🤖 AI Summary
Large language models (LLMs) frequently exhibit unverifiable logical errors in open-domain natural language inference (NLI), hindering reliability and interpretability.
Method: We propose the Logic-Enhanced Language Model Agent (LELMA), featuring a novel tripartite collaborative architecture—Reasoner, Translator, and Solver—that enables end-to-end automated formalization: natural language inference is mapped to first-order logic (FOL) formulas, validated for logical validity via an SMT solver, and iteratively refined through self-correction.
Contribution/Results: LELMA is the first framework to systematically uncover latent logical flaws in state-of-the-art models (e.g., GPT-4o) within game-theoretic reasoning scenarios. On benchmarks including the Prisoner’s Dilemma, it achieves 92.3% accuracy in detecting logical errors and boosts GPT-4o’s inference correctness by 17.6%, substantially mitigating implicit logical inconsistencies in model outputs.
📝 Abstract
Large language models (LLMs) are increasingly explored as general-purpose reasoners, particularly in agentic contexts. However, their outputs remain prone to mathematical and logical errors. This is especially challenging in open-ended tasks, where unstructured outputs lack explicit ground truth and may contain subtle inconsistencies. To address this issue, we propose Logic-Enhanced Language Model Agents (LELMA), a framework that integrates LLMs with formal logic to enable validation and refinement of natural language reasoning. LELMA comprises three components: an LLM-Reasoner, an LLM-Translator, and a Solver, and employs autoformalization to translate reasoning into logic representations, which are then used to assess logical validity.

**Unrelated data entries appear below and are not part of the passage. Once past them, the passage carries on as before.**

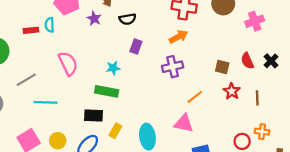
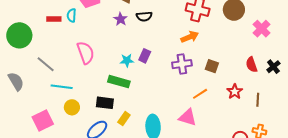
purple star: (94, 18) -> (121, 19), moved
pink cross: (255, 21) -> (262, 29), turned -30
purple rectangle: (136, 46) -> (145, 56), moved
brown square: (222, 67) -> (212, 66), moved
gray line: (26, 80) -> (46, 64), turned 66
yellow circle: (58, 141) -> (72, 107), moved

Using game-theoretic scenarios such as the Prisoner's Dilemma as testbeds, we highlight the limitations of both less capable (Gemini 1.0 Pro) and advanced (GPT-4o) models in generating logically sound reasoning. LELMA achieves high accuracy in error detection and improves reasoning correctness via self-refinement, particularly in GPT-4o. The study also highlights challenges in autoformalization accuracy and in evaluation of inherently ambiguous open-ended reasoning tasks.